Though I think being generous after succeeding is a good thing and to be encouraged, the notion that she puts forward that some part of success is literally owed to society is too muddle-brained not to address. What were considered to be rich people existed, after all, long before roads or general education. The key difference is that "rich," today, looks different from how "rich" would be defined if roads, educated people and so on had not been there. Wealth is largely composed of advantage, and that which is a benefit to everyone is an advantage to no one. True, roads and publicly paid-for education benefit those who become rich, but they also benefitted equally everyone else with whom the rich competed and continue to compete, and who were therefore harder to get richer than. That means that, credit-wise, the whole thing is a wash.
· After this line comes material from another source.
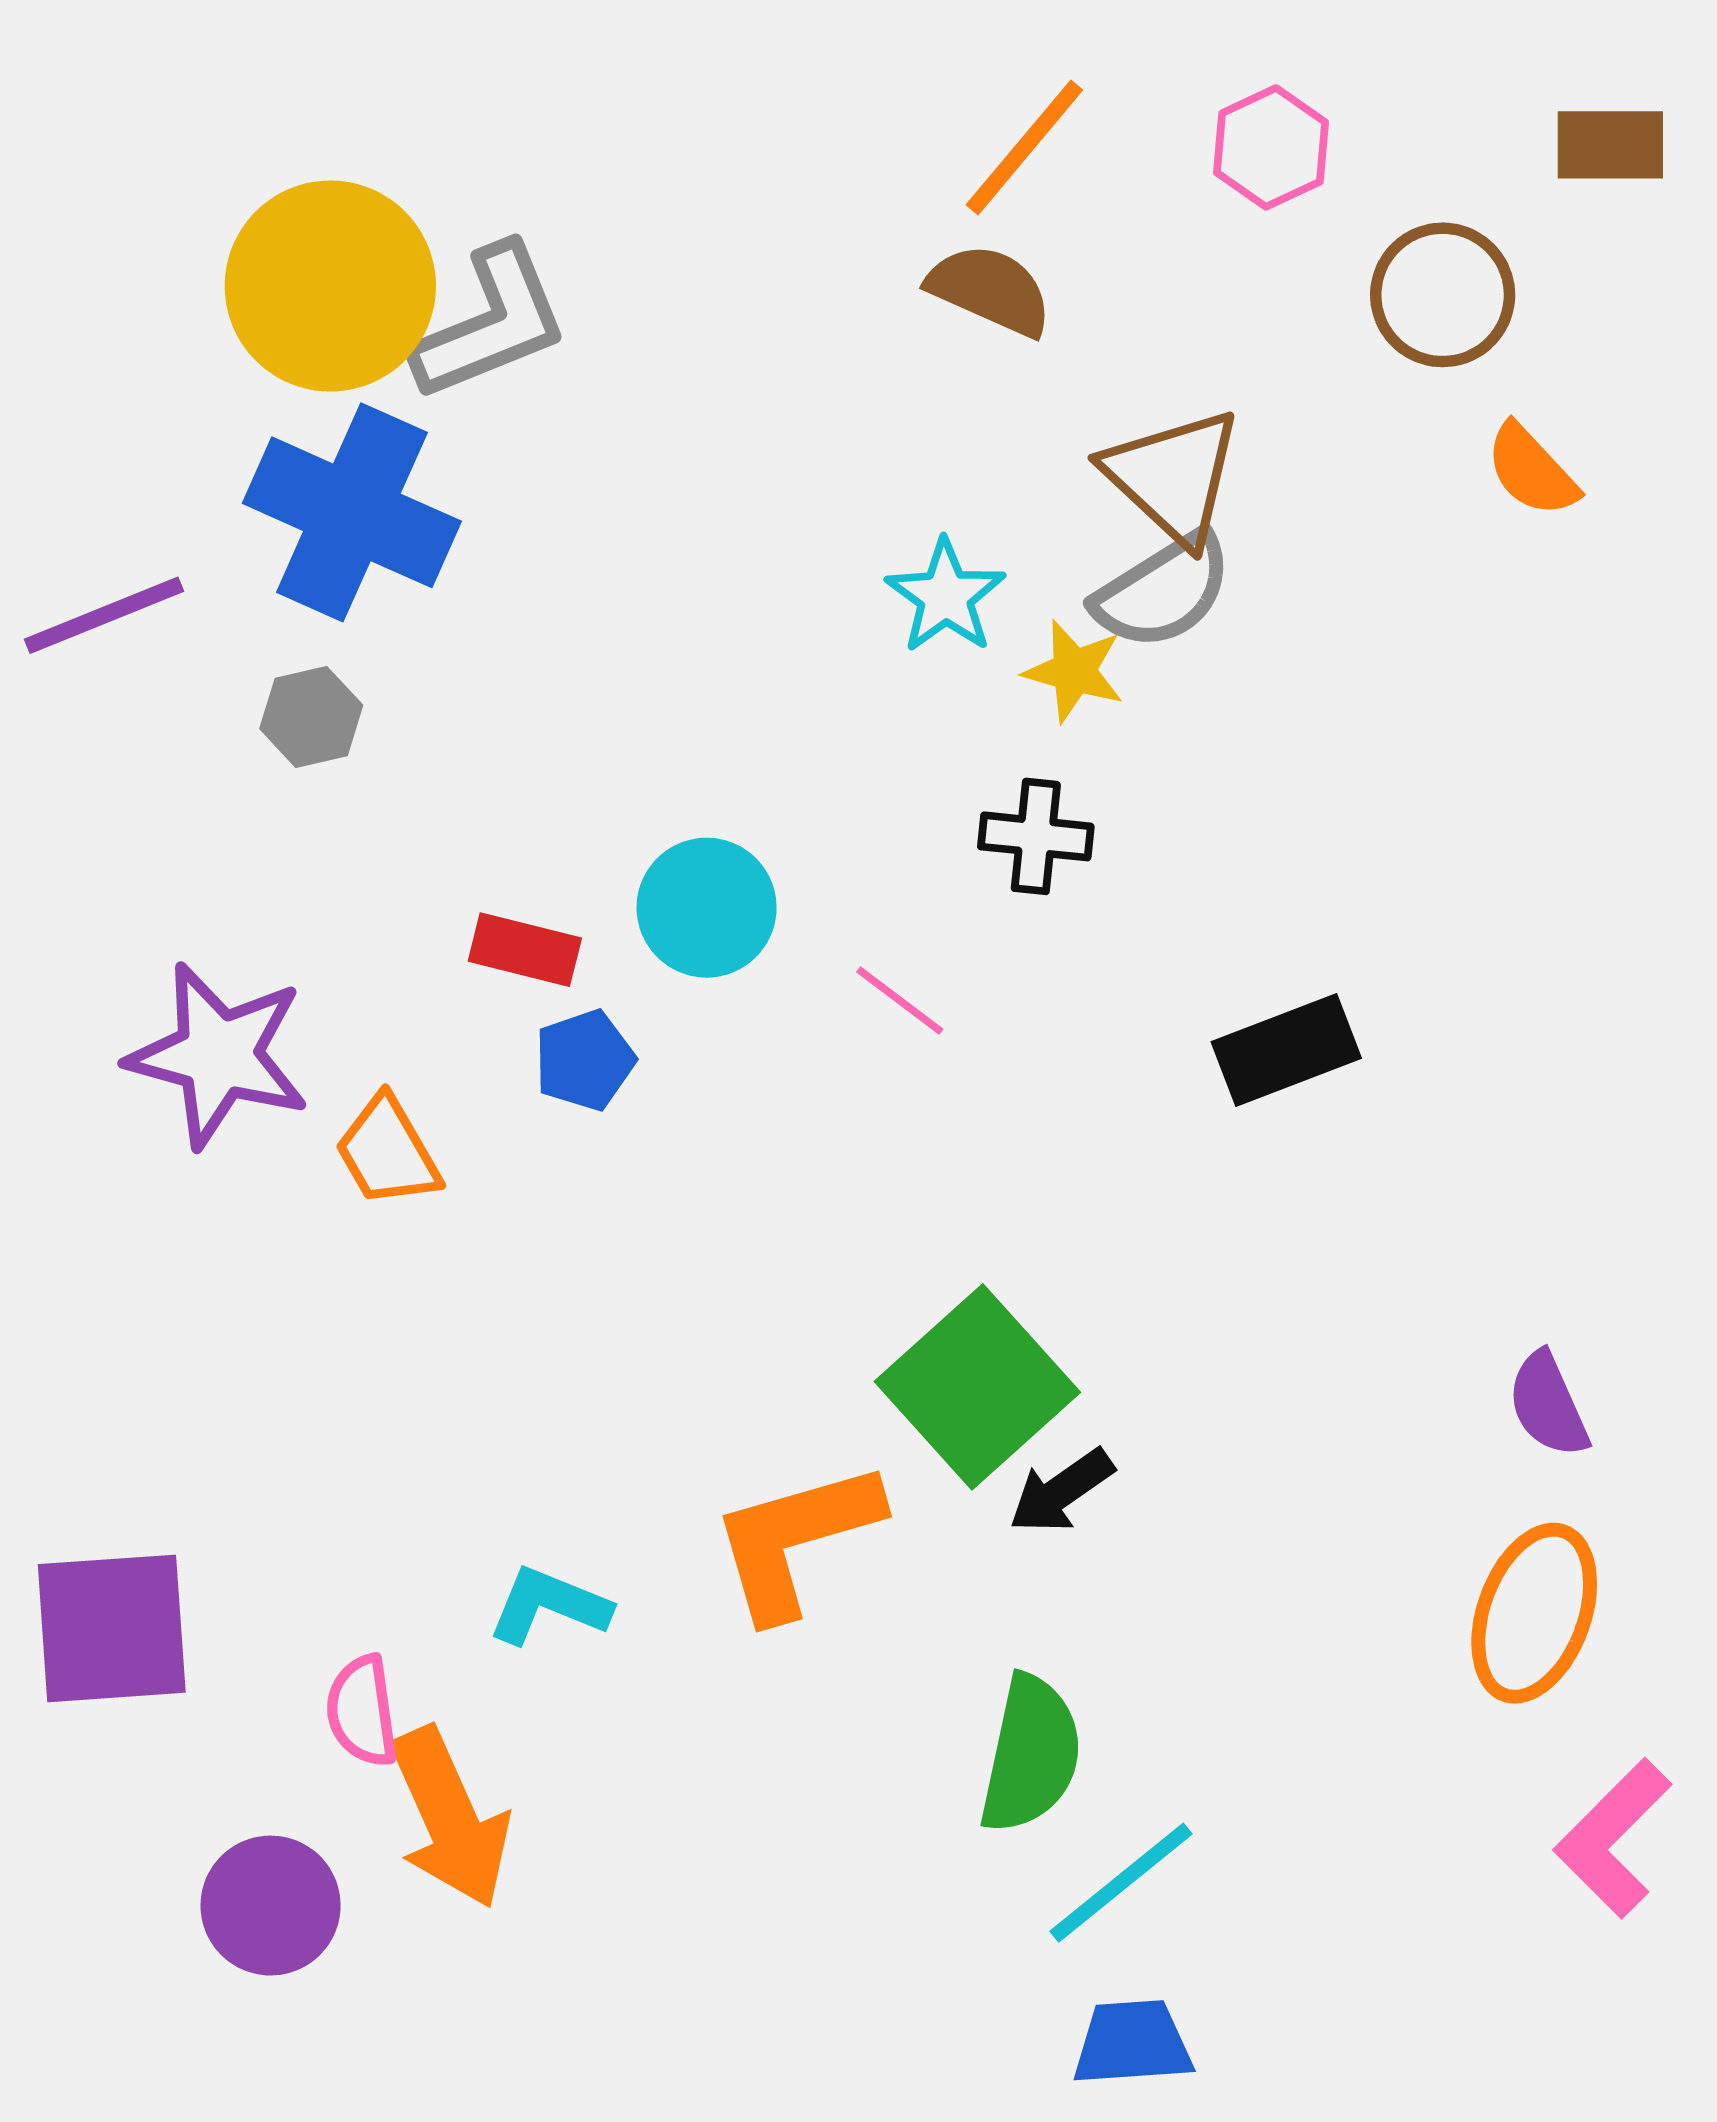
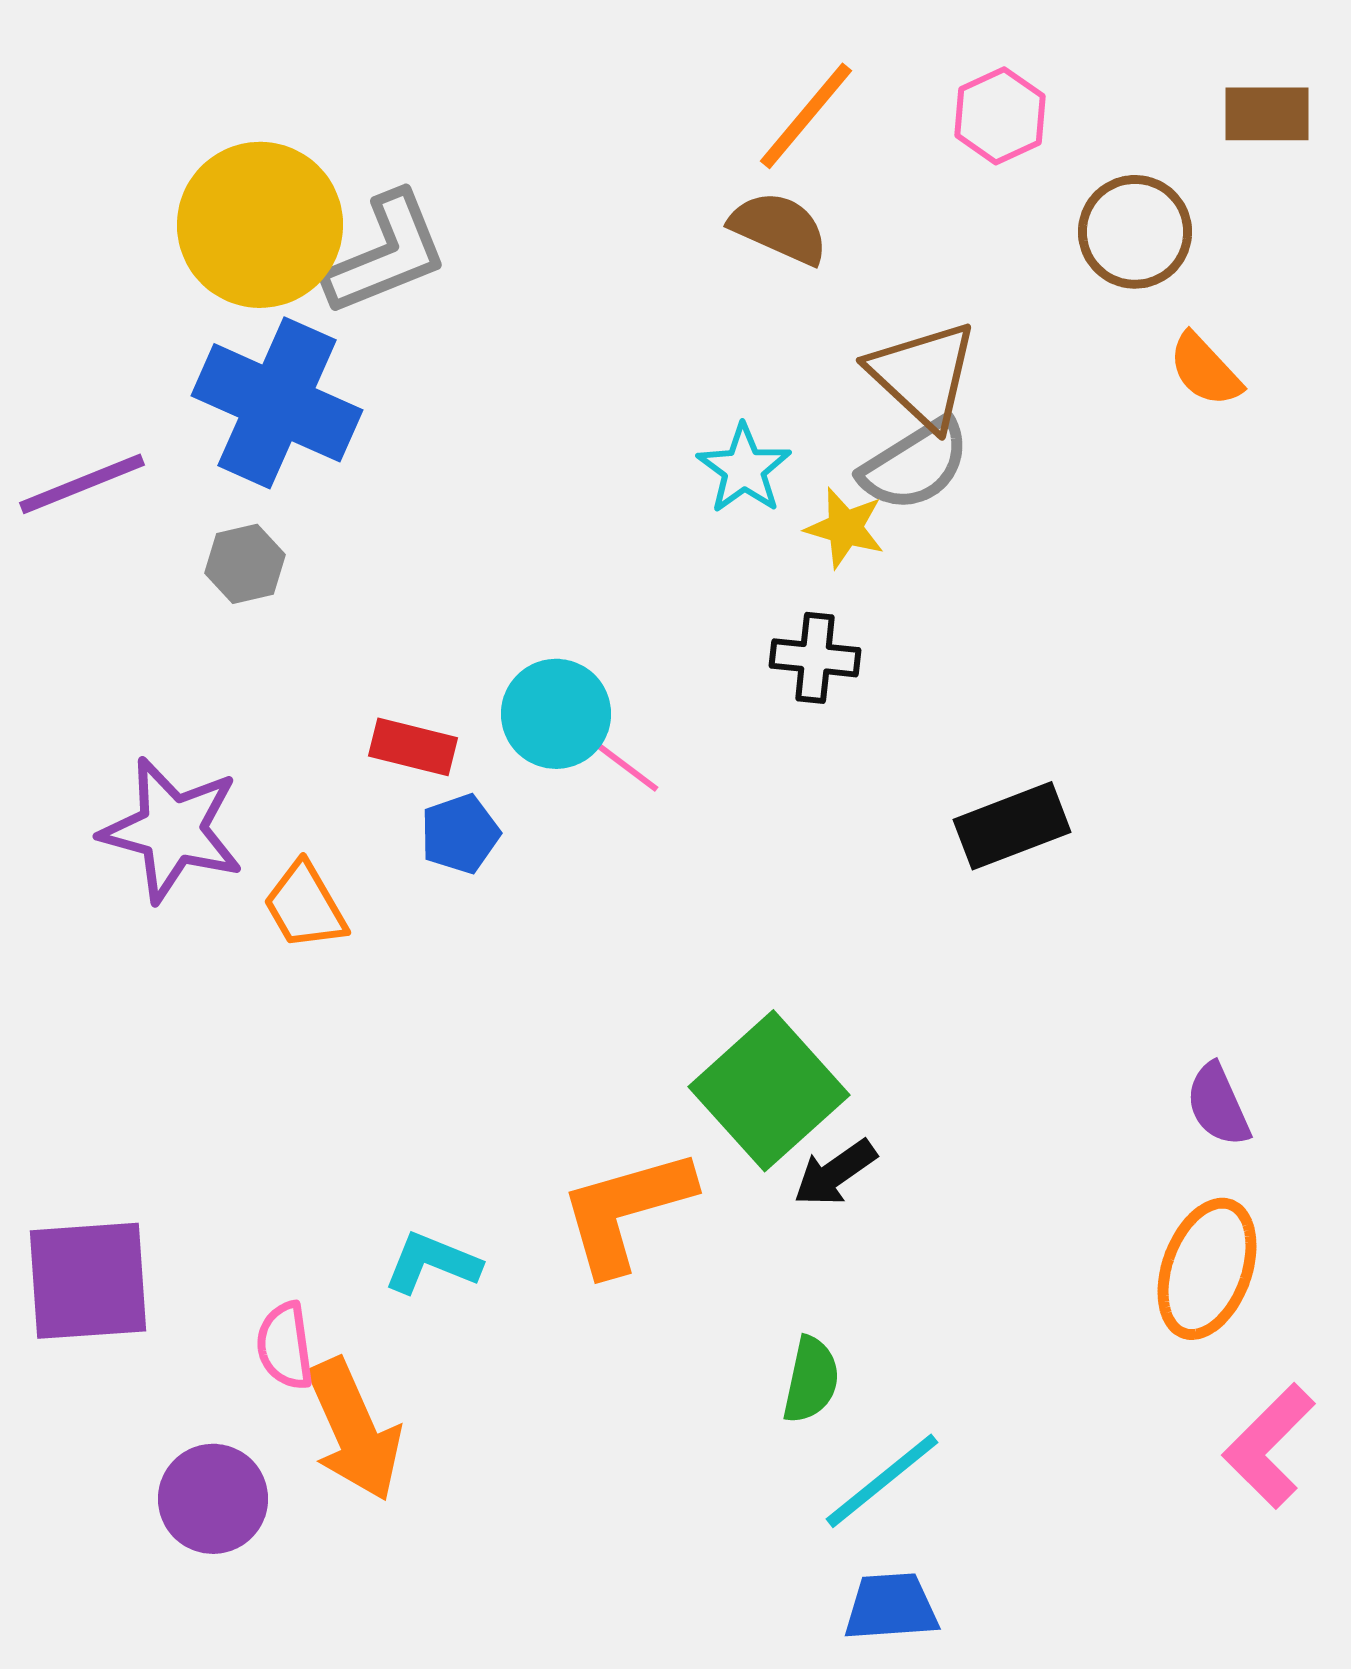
pink line: (900, 1000) -> (624, 765), moved
green semicircle: (1031, 1754) -> (811, 1380), size x0.7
Or to put it more succinctly, circumstances get no credit for anyone having gained advantage by adapting to them. Nor do they get credit for not being worse and requiring more adaptation.
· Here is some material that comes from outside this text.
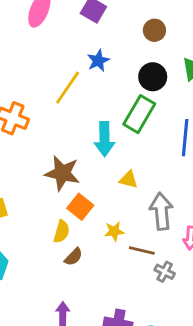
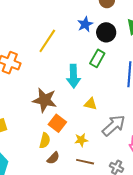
blue star: (98, 61) -> (85, 24), moved
green rectangle: (139, 114) -> (97, 58), size x0.7
gray arrow: (161, 211) -> (114, 125), turned 55
brown line: (142, 250) -> (85, 162), moved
Which is not to say that I think education or roads or, say, the EPA, are bad things. I support taxes to pay for them, up to a point, because I like the things we get that we can't build individually. But manipulating the physical world is one thing, because it has limits and deals with the visible and measurable, and manipulating the social world something quite different, because it has none and deals with the internal, unmeasurable and often selectively self-reported. What Warren is attempting to do is to use the success of government in the former to justify potentially an infinite expansion in the latter. We have, after all, only her implication that the "social contract" is not now being met; no unmanipulable metric exists to limit its expansion. Does the "social contract" require we act as the world's policeman, with our massive military budget a necessary concomitant? The idea of some amorphous "social contract" that takes whatever shape and most especially whatever degree is required to reach the speaker's desired goals-- effectively, a way of disguising intuition and emotion as law-- is one I reject.